Managing Jobs

Within each environment is a list of jobs. These jobs contain all the segments for your animated sequence. If you are creating a weekly television series called The Show, you could name your job show_ep_06 (the_show would be the name of your environment).

If each episode was composed of 100 animated shots, each job would contain 100 scenes.

Each job must have a unique name. You cannot have two jobs with the same name, even if they appear in two different environments. On the server, all the jobs are contained in the same folder.

As you continue working on your animation project, you may want to update the status of the jobs in your environment. This status can display one of three things:

The stage the job has reached
When the job will be vectorized
When the job will be rendered

As you complete your animation project, you can update a job's status to reflect where it is in the overall production process. You can classify jobs as being "In Production" or "Completed".

In Production: The job is still a work in progress. The other modules can still access this job.
Completed: The job is finished. The Harmony database still has all the job's components (scenes, elements, drawings), but the job neither appears nor is accessible from the Harmony applications.
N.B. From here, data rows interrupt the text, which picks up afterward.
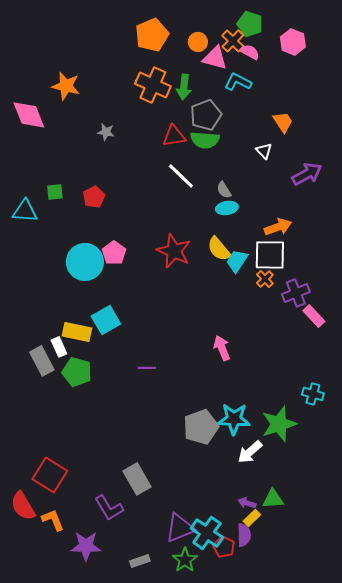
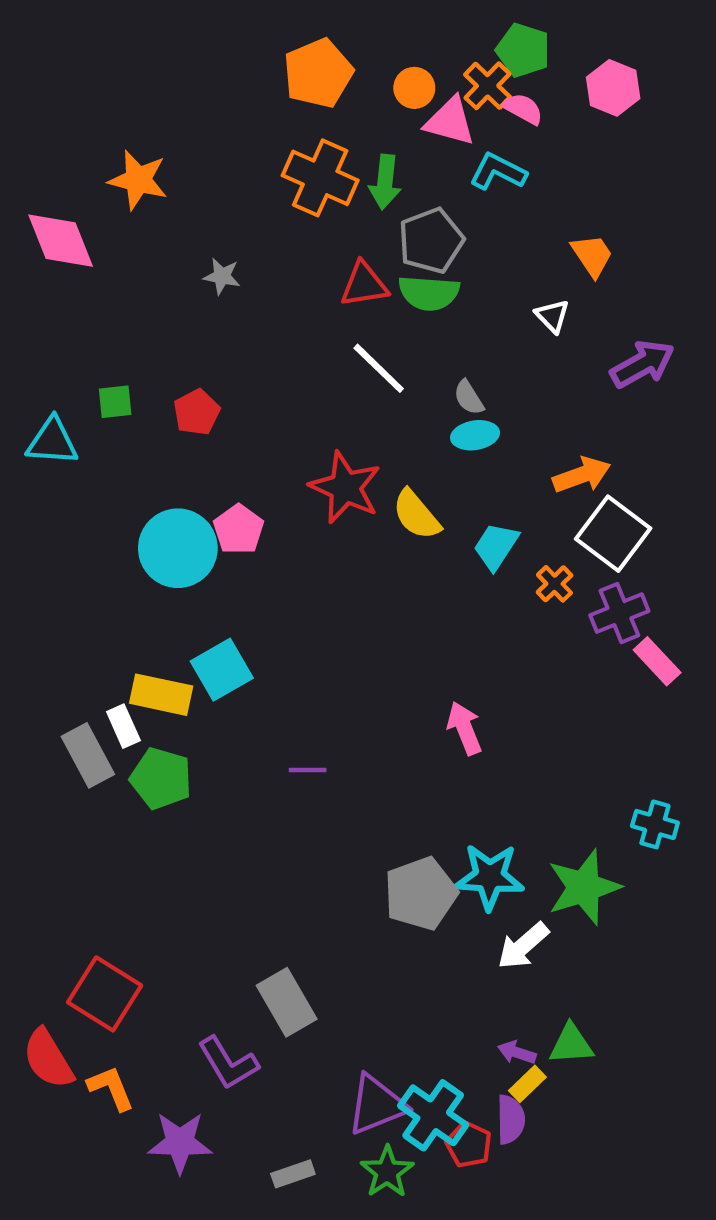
yellow semicircle: (219, 249) -> (416, 515), moved
red star: (174, 251) -> (345, 488), moved
white square: (270, 255) -> (613, 534), moved, turned 36

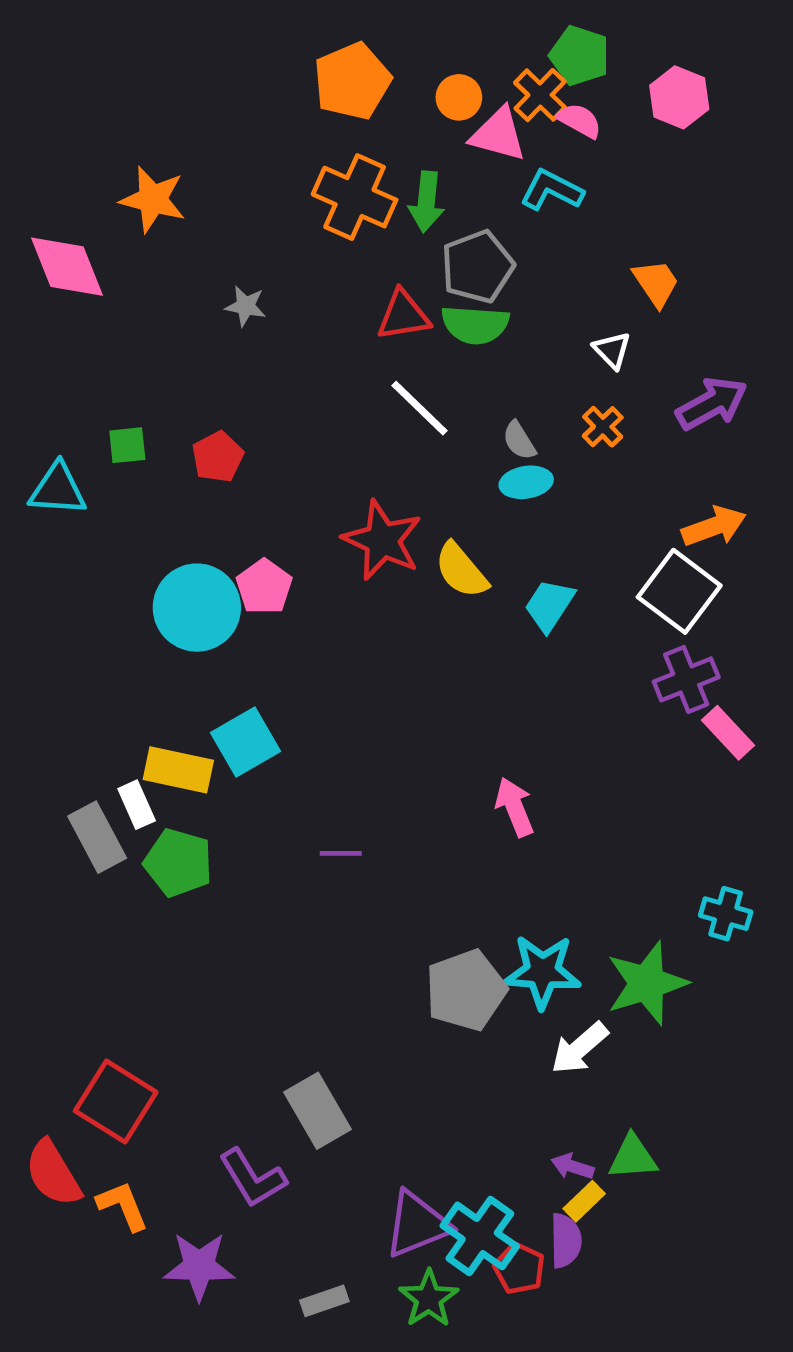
orange arrow: (582, 475) -> (714, 526), moved
orange cross: (555, 584) -> (603, 427), moved

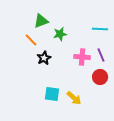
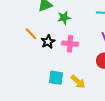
orange line: (31, 40) -> (31, 34), moved
pink cross: (82, 57) -> (70, 44), moved

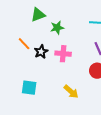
cyan square: (56, 78) -> (29, 88), moved

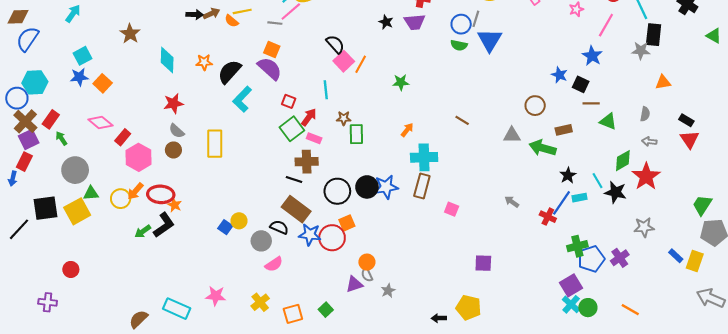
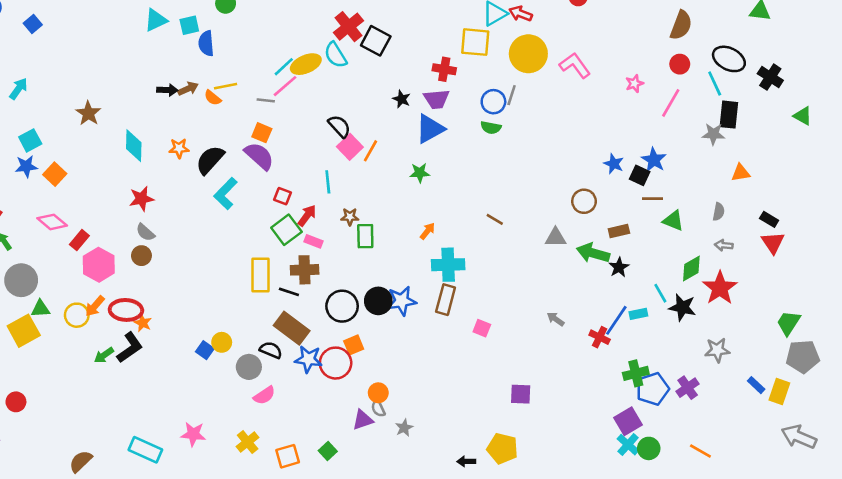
blue triangle: (490, 40) -> (430, 129), moved, turned 30
blue star: (592, 56) -> (654, 160), moved
yellow rectangle: (215, 144) -> (261, 275), moved
black star: (568, 175) -> (619, 267), moved
brown semicircle: (139, 319) -> (81, 461), moved

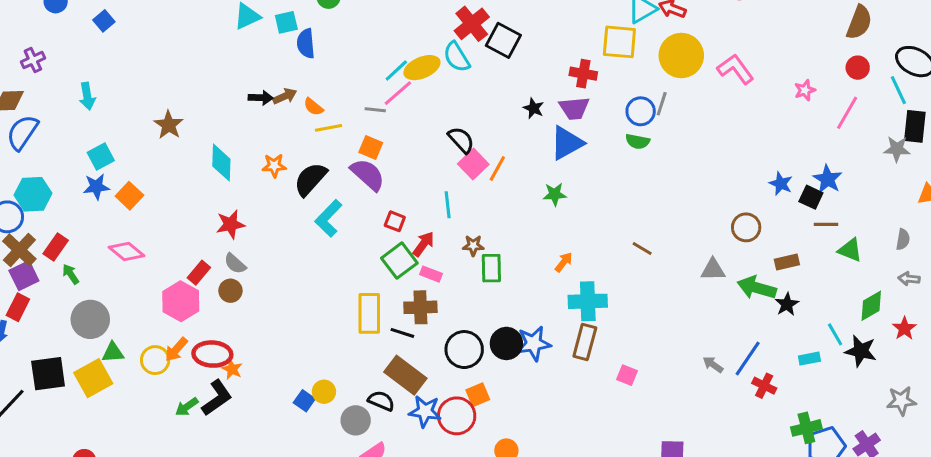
yellow line: (226, 86) -> (328, 128), moved
cyan arrow: (19, 89) -> (87, 96), turned 135
red rectangle: (79, 240) -> (199, 273), moved
red star: (720, 288) -> (904, 328), size x0.6
blue line: (616, 320) -> (748, 359), moved

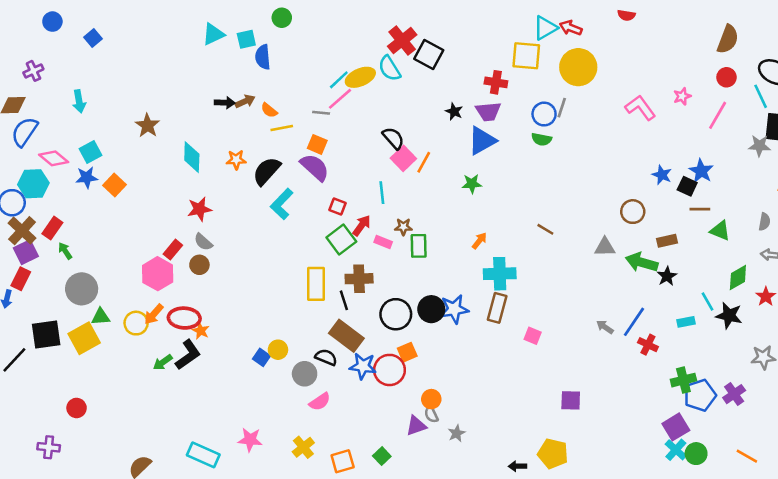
pink L-shape: (736, 69) -> (640, 108), moved
pink diamond: (126, 252) -> (54, 158), moved
pink rectangle: (431, 274) -> (383, 242), moved
black line: (402, 333) -> (344, 300), turned 54

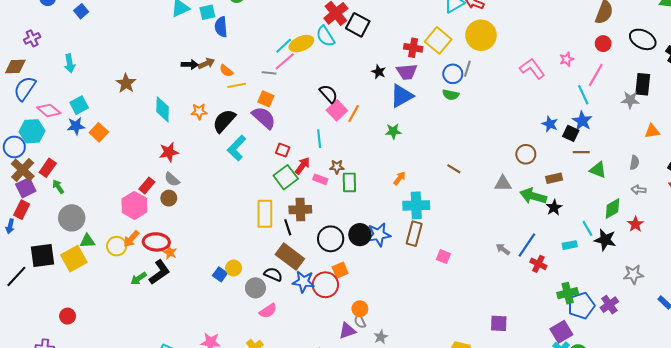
yellow square: (526, 56) -> (438, 40), moved, turned 35
cyan line: (761, 96) -> (583, 95), moved
purple square: (571, 400) -> (499, 323), moved

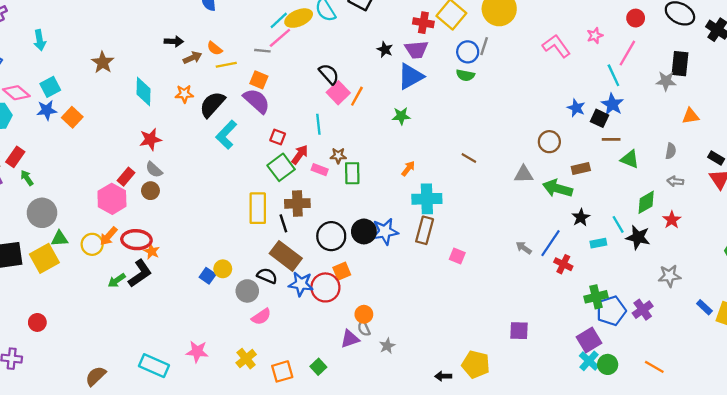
brown arrow: (206, 63) -> (192, 58), moved
black star: (554, 207) -> (581, 217), moved

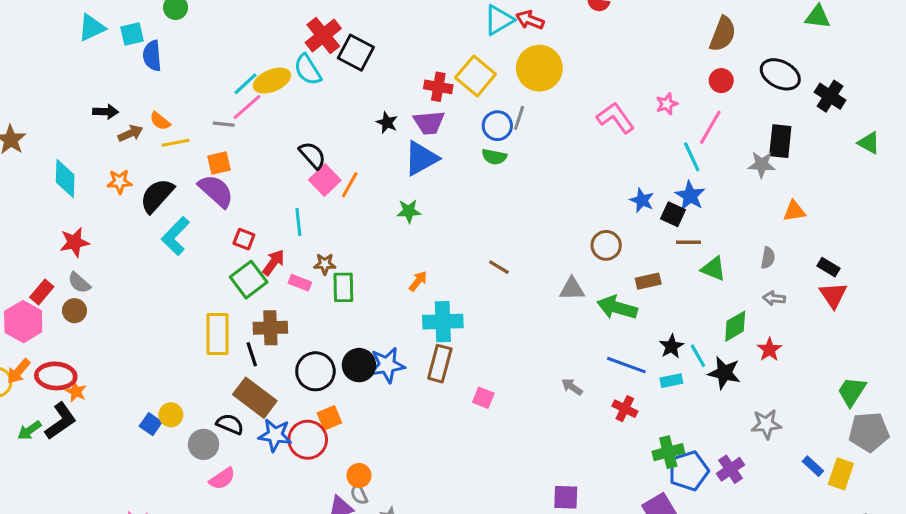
orange square: (259, 80) -> (219, 163), turned -36
black star: (581, 217) -> (671, 346), moved
blue line: (551, 243) -> (626, 365), moved, turned 76

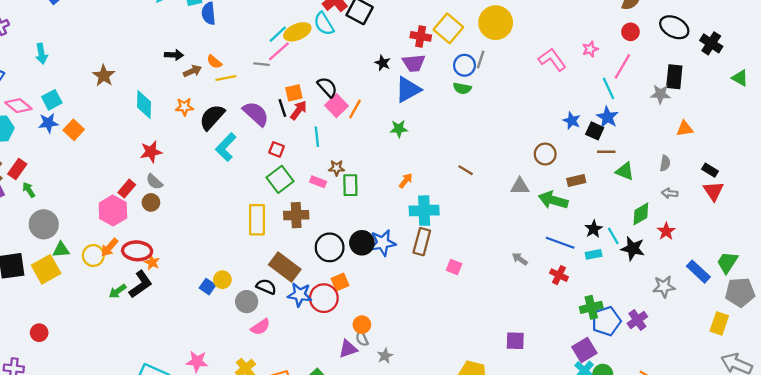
orange square: (219, 163) -> (294, 93), moved
red arrow: (273, 262) -> (298, 110), moved
black line: (252, 354) -> (282, 108), moved
blue rectangle: (813, 466) -> (698, 272), moved, size x1.5

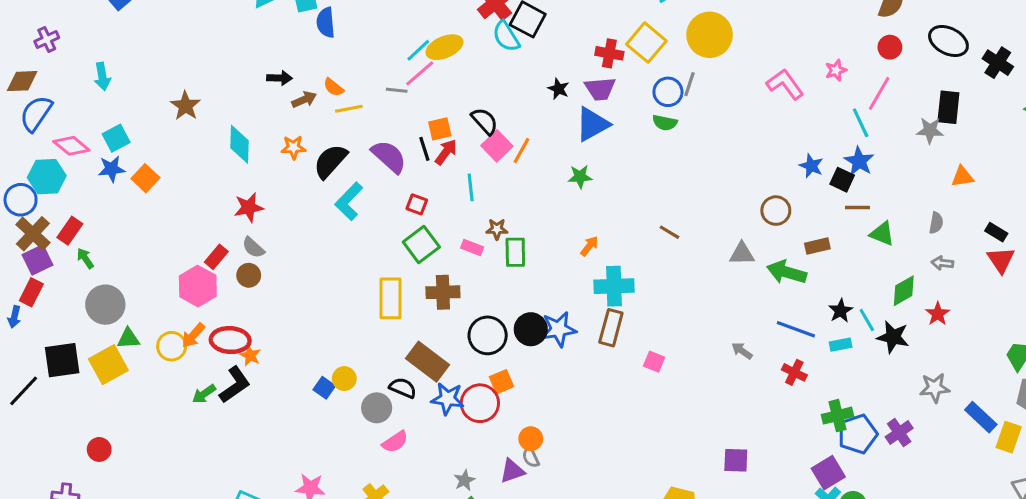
cyan semicircle: (324, 24) -> (506, 36), moved
blue rectangle: (698, 272) -> (981, 417), moved
gray star: (385, 356) -> (464, 480), moved

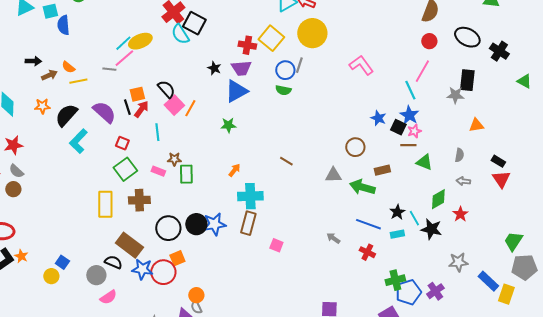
pink star: (836, 70) -> (414, 131), moved
orange star: (250, 355) -> (21, 256), moved
yellow circle: (344, 379) -> (51, 276), moved

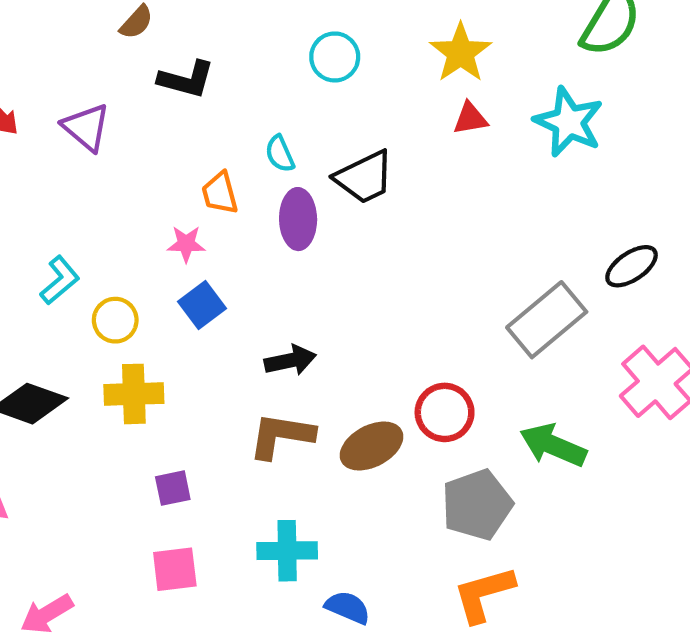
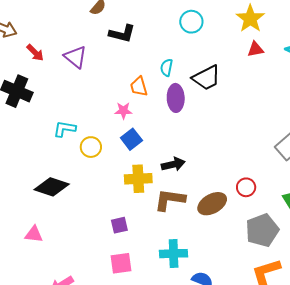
cyan semicircle: (280, 154) -> (167, 68), turned 36
cyan L-shape: (60, 280) -> (65, 129), turned -130
yellow cross: (134, 394) -> (138, 179), moved
red circle: (445, 412) -> (246, 187), size x0.7

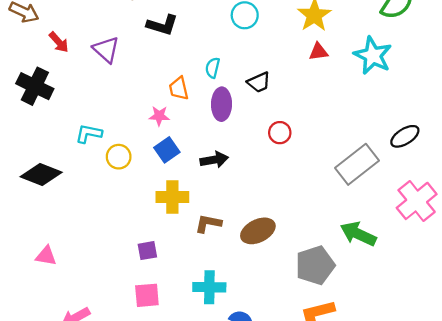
black trapezoid: (206, 78) -> (259, 82), size x0.7
black arrow: (173, 164) -> (214, 160), moved
black diamond: (52, 187) -> (41, 175), moved
red circle: (246, 187) -> (280, 133), moved
brown L-shape: (170, 200) -> (208, 224), size x0.7

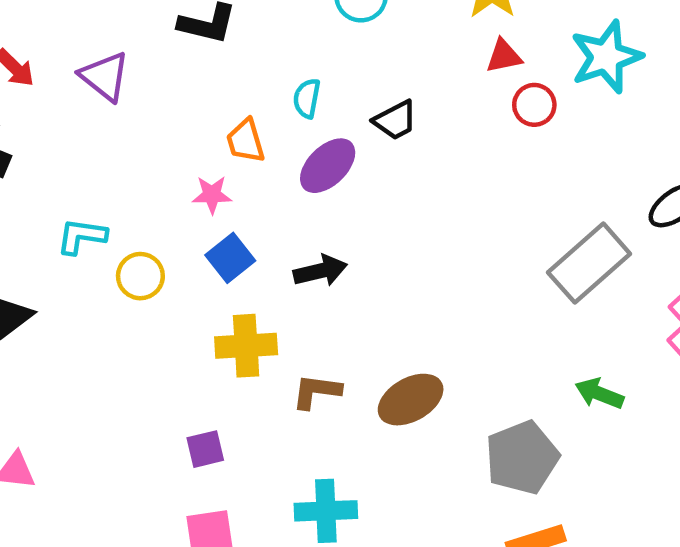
cyan star: (373, 56) -> (606, 57), turned 30
purple ellipse: (221, 104) -> (328, 166), turned 48
red circle: (280, 133) -> (534, 105), moved
green arrow: (358, 234) -> (599, 394), size x0.7

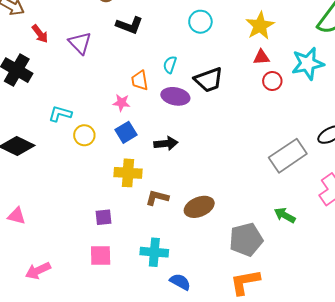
black trapezoid: (395, 120) -> (209, 80), size x1.4
purple ellipse: (328, 166) -> (175, 96), turned 48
In most cases, you would mark a job as "Completed" after it has been finalized (inked, painted, rendered) and transferred to a medium such as tape or sent to post-production.

You can change a job's status from "Completed" to "In Production" at any time to continue working on it.

If you want to remove a job and its data from the Harmony database and archive it, you can export the job from Control Center.

Before you send a job's scenes to be vectorized or rendered, you can change the job's priority level in the processing queue. Increasing a job's priority lets the system process it before other jobs in the processing queue.

Use the Choose New Priority dialog box to change a job's rendering and vectorization queue priority. The priority is set using a sliding scale where 0 is the highest priority and 10 is the lowest.

For example, if job B is before job A in the queue, you can change the priority, so job A is processed first.

Changing a job's priority does not affect vectorizing or rendering jobs that are already sent in the queue. It will only affect jobs that are sent after making the change. If you want to change a job's priority after it has been sent to the queue, use the Change Priority button in the Queue window.

You should only delete jobs that you no longer need or that have already been exported to an archive (using the Export command available in the Admin menu).

When you delete a job, the following components are permanently removed:

Scenes
Elements
Drawings
Database information associated with the selected job
Palettes stored under the selected job

Before you delete a job:

Make sure no one else is currently using the job. Failure to do this may result in file corruption and loss of your work.
Wait until everyone is offline. This ensures no one can open the data files while you delete them.
You cannot archive a job by deleting the job. If you want to archive a job, you should export it to a new location where it can be stored permanently.

Changing the job's stage from In Production to Completed only hides the job in the Control Center window; all the associated files with the job are still on your system.

You cannot delete a job if it still contains scenes.